= Coixcas =

Pre-conquest community in Mexico

The terms Coixcas, Coiscas or Cohuixcas describe a pre-conquest people located in the modern Mexican state of Guerrero, in particular the northern and central regions. This region was referred to as Coixcatlalpan or Cohuixco, and included towns such as Tixtla, Apango, Tlacozotitlan, Chilapa de Álvarez, Tepecoacuilco, San Agustín Oapan, Zumpango del Río, Huitzuco, Tlaxmalac and Mayanalan.

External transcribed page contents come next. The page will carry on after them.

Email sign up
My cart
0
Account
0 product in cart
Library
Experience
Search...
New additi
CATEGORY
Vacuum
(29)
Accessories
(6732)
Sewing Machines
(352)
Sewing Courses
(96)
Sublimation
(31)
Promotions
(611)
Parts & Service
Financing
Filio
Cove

This was a multiethnic region, and Coixca communities were interspersed with those of other ethnic groups such as the Chontal, Tuxtec, Matlame (likely related to the Matlatzinca), and Tlapanec. They spoke Nahuatl, though their dialect was often distinguished in censuses, and considered rustic or unrefined by outsiders. The Coixcas likely have some relation to the modern speakers of Guerrero Nahuatl, which is spoken in some of the same places the Coixcas were found.

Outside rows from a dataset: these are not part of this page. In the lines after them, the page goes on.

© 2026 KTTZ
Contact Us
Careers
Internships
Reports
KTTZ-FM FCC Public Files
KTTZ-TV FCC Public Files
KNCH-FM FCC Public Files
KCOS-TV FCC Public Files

The Coixca presence in what is now Guerrero dates back centuries, likely to 1250 AD or earlier. They resisted the attempts of the Aztec Empire to conquer them, though ultimately falling under its domination. The area was later captured by the Spanish conquistadores. As part of the mestizaje process of the Spanish conquest, the Coixcas were merged into the community in Apango.

== Ruins ==
According to the people of modern Apango, there are few ruins of the ancient settlement, except a small temple three kilometers (2 miles) from the present Atliaca, midway between Apango and Tixtla.